Simplify the equation

First, simplify the given equation \(m(9-|4|)\). Here, the absolute value |4| is 4. Therefore, the equation becomes \(m \times 5\), which means \(m = \frac{(9-15)}{5}\).
02

Apply the first summation formula

Next, apply the first provided summation formula, \(\sum_{n=0}^{\infty} x^{n} =\frac{1}{1-x}\). This could represent \(m=\frac{1}{1-x}\) if \(x= -1\), because the outcome -5 of the series matches with the numerator of derived equation from Step 1.
03

Apply the second summation formula

Then, consider the second provided summation formula, \(\sum_{n=0}^{\infty} n x^{n} =\frac{x}{(1-x)^{2}}\).

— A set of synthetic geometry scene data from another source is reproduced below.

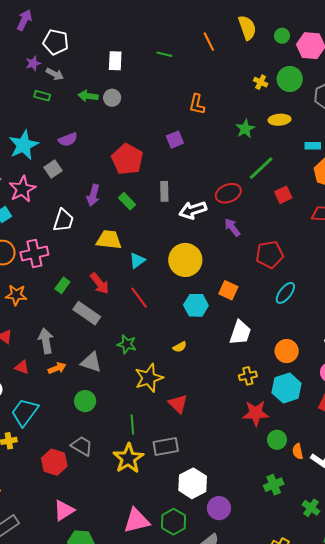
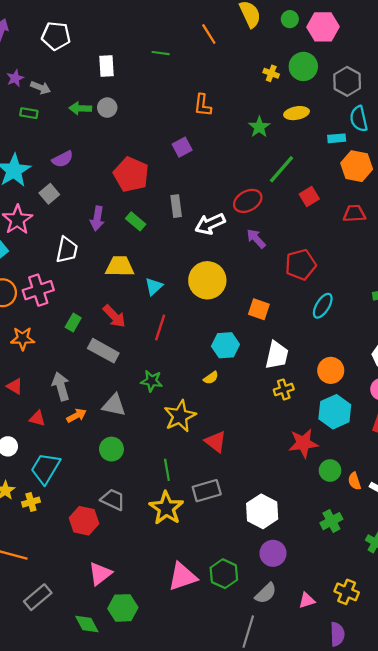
white pentagon: (56, 42) -> (56, 36), moved
red line: (139, 298) -> (160, 328), turned 60
cyan hexagon: (196, 305) -> (225, 345), moved
yellow cross: (248, 376) -> (284, 389), moved
white hexagon: (193, 483) -> (262, 511), moved

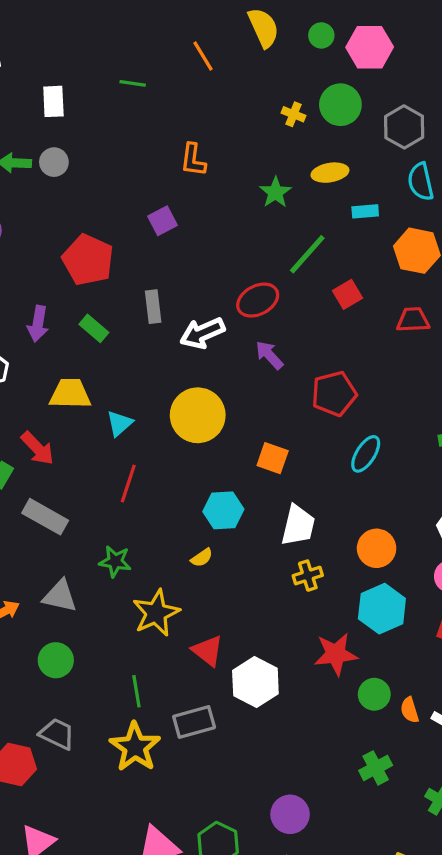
cyan rectangle: (337, 138) -> (365, 211), moved
red arrow: (114, 316) -> (38, 448), moved
white hexagon: (262, 511) -> (255, 682), moved

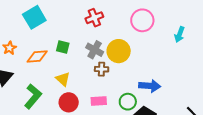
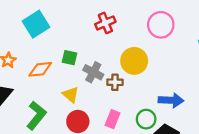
gray cross: (95, 50) -> (93, 72), moved
pink rectangle: (99, 101) -> (113, 119), turned -63

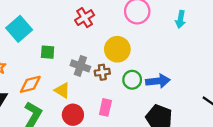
green square: (70, 58) -> (48, 52), moved
orange diamond: (40, 69) -> (30, 84), moved
green circle: (146, 119) -> (132, 80), moved

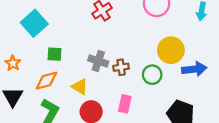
yellow circle: (117, 49) -> (171, 50), moved
green square: (48, 52) -> (54, 54), moved
blue arrow: (158, 81) -> (194, 69), moved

This equation could stand for \(x= -1\) again because the outcome -5 of the series matches with the numerator of the derived equation from Step 1, so \(m=\frac{-1}{(1-(-1))^2}\).
04

Compare and verify

Finally, verify both findings from Step 2 and Step 3, and it can be seen that the equations derived from both formulas are consistent with the simplified equation from Step 1: \(m=\frac{-1}{(1-(-1))^2} = \frac{1}{1-(-1)} = \frac{(9-15)}{5}\).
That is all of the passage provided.